Sur la forme de son œuvre, comme évoquée au cours de l'ouverture de l'inauguration, elle semble apparaître telle « une brèche ouverte entre le réel figuré et l'imaginaire conceptualisé. Dans cette recherche identitaire, la couleur peut être violente, la composition acérée, les formats bousculés, le trait - plus ou moins recouvert - constitue une ossature structurante. Le dessin est le trésor de guerre de Gorde, qui lui permet toutes les audaces. Il est aussi son éthique d'artiste qui lui confère sa liberté ». Damien Alary dira de l'œuvre de son ami qu'elle est « une ode à la vie (...), tantôt consacrée à la tauromachie, tantôt à des horizons marins, tantôt cubique, tantôt figurée, Jacques est entrée dans notre patrimoine ».

L'homme politique se souvient que, de son vivant, peu de temps avant sa maladie, « cet ami simple et modeste, avait fait part de son envie d'exposer ici (au Pont du Gard) ».

C'est Patrick Siméon, commissaire de l'exposition, remercié par Michèle Gorde, notamment, qui a scénographié spécialement l'exposition dans l'immense salle Jean-Luc Fiches. La salle sombre, recouverte de toiles du maître, rétro-éclairées dans cet écrin monumental laisse découvrir petit à petit des esquisses, puis des traits profonds de couleurs, parfois sombres, parfois très vives. Tour à tour, figures de toreros affrontant la bête dans un mouvement palpable, tantôt des silhouettes africaines de couleurs ocres, ou des décors urbains laissant imaginer Venise la romantique, ou New York l'éclectique.

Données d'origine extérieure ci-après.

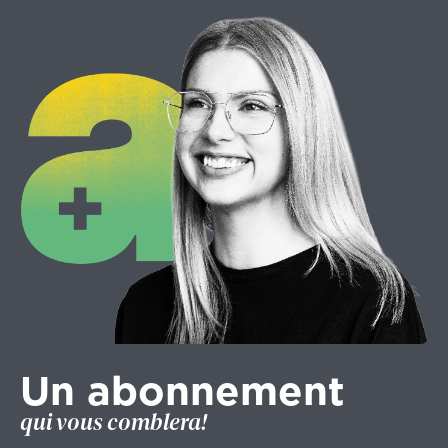
Un abonnement
qui vous comblera!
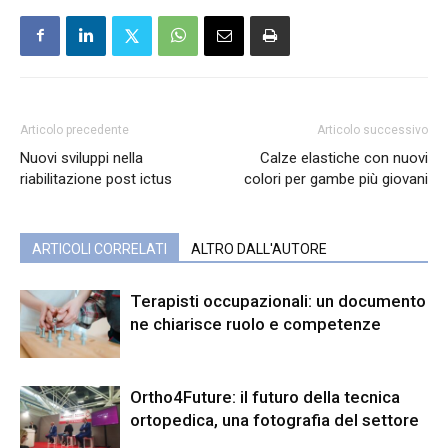
Articolo precedente
Articolo successivo
Nuovi sviluppi nella
Calze elastiche con nuovi
riabilitazione post ictus
colori per gambe più giovani
ARTICOLI CORRELATI
ALTRO DALL'AUTORE
Terapisti occupazionali: un documento
ne chiarisce ruolo e competenze
Ortho4Future: il futuro della tecnica
ortopedica, una fotografia del settore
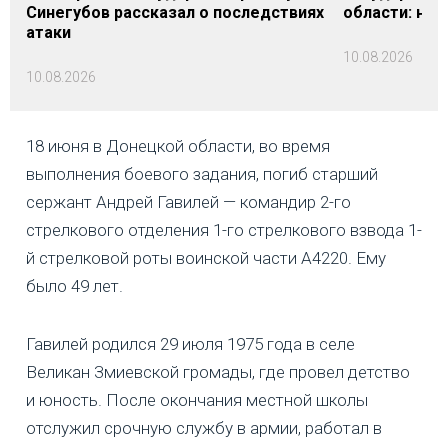
Синегубов рассказал о последствиях
области: на 
атаки
10.08.2026
10.08.2026
18 июня в Донецкой области, во время
выполнения боевого задания, погиб старший
сержант Андрей Гавилей — командир 2-го
стрелкового отделения 1-го стрелкового взвода 1-
й стрелковой роты воинской части А4220. Ему
было 49 лет.
Гавилей родился 29 июля 1975 года в селе
Великан Змиевской громады, где провел детство
и юность. После окончания местной школы
отслужил срочную службу в армии, работал в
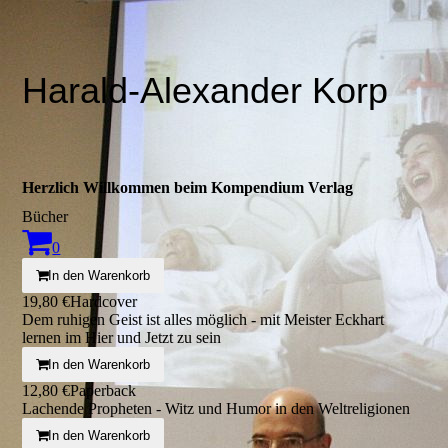
Harald-Alexander Korp
Herzlich Willkommen beim Kompendium Verlag
Bücher
0
In den Warenkorb
19,80 €
Hardcover
Dem ruhigen Geist ist alles möglich - mit Meister Eckhart
lernen im Hier und Jetzt zu sein
In den Warenkorb
12,80 €
Paperback
Lachende Propheten - Witz und Humor in den Weltreligionen
In den Warenkorb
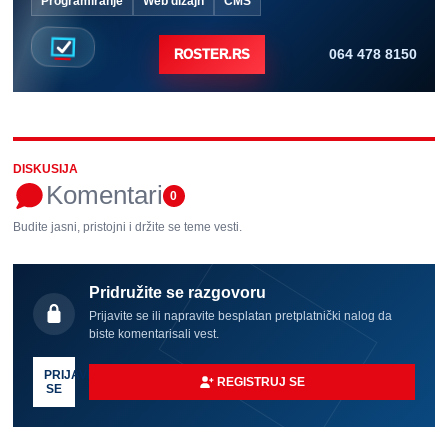
Programiranje
Web dizajn
CMS
064 478 8150
ROSTER.RS
DISKUSIJA
Komentari
0
Budite jasni, pristojni i držite se teme vesti.
Pridružite se razgovoru
Prijavite se ili napravite besplatan pretplatnički nalog da
biste komentarisali vest.
PRIJAVI
REGISTRUJ SE
SE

Cette exposition ne laisse pas indifférent. Et la mise en scène de ces œuvres nous laisse libres de les découvrir à notre rythme et à notre guise. Un peu à la manière dont a vécu Jacques Gorde, à bien écouter ses proches, et son épouse qui souligne la volonté indéfectible du peintre de « sortir du cadre et de peindre en grand ».
Celui qui n'a cessé de douter toute sa vie, malgré son vif succès, dès ses premières expositions, comme en 1986, à la galerie de l'atelier à Nîmes, a créé « un mélange qui devient de l'inédit entre l'encre, l'huile et l'acrylique », disait-il lui-même.

Un Abécédaire

En hommage à Jacques Gorde, le public pourra se procurer sur place, « l'Abécédaire de Gorde », un superbe ouvrage de 200 pages, consacré au peintre disparu. Il s'ouvre sur le chapitre « Amitié »  et se referme sur le mot « Zone », à travers textes et tableaux, le livre parcourt l'itinéraire de l'homme et de l'artiste.

• Ses dernières grandes expositions (2009-2010).-
Galerie Opoera - New York
Galerie 13 - Sète
La Galerie - Hossegor
Galerie l'Amour de l'Art - Paris (rue de Seine)
Galerie Artalk - Miami
Galerie des Antonins - Nîmes.


Mickaël Attiach


Commentaires

25/09/2014 » UN TRES GRAND PEINTRE
Auteur : Monique Pradoux
Je suis tombée par hazard, sur l'exposition au pond du Gard, et j'ai été émerveillée. Je suis peintre moi même, mais j'ai bien du mal a trouver de bonnes expositions. Les paysages, les fleurs, les grabouillages, enfin bien d'autres, là il y avait une force dans sa façon de s'exprimer, j'ai vite compris qu'il rentrait dans son tableau, avec ses couleurs, ses méduim, il devait travailler avec ses mains, le couteau, les peinceaux, ses couleurs m'éclaboussaient les yeux c'est magique toutes ces mélanges. vous vous reculer d'un mètre et vous commencé à voir apparaitre un tableau et cela est très rare. Bravo.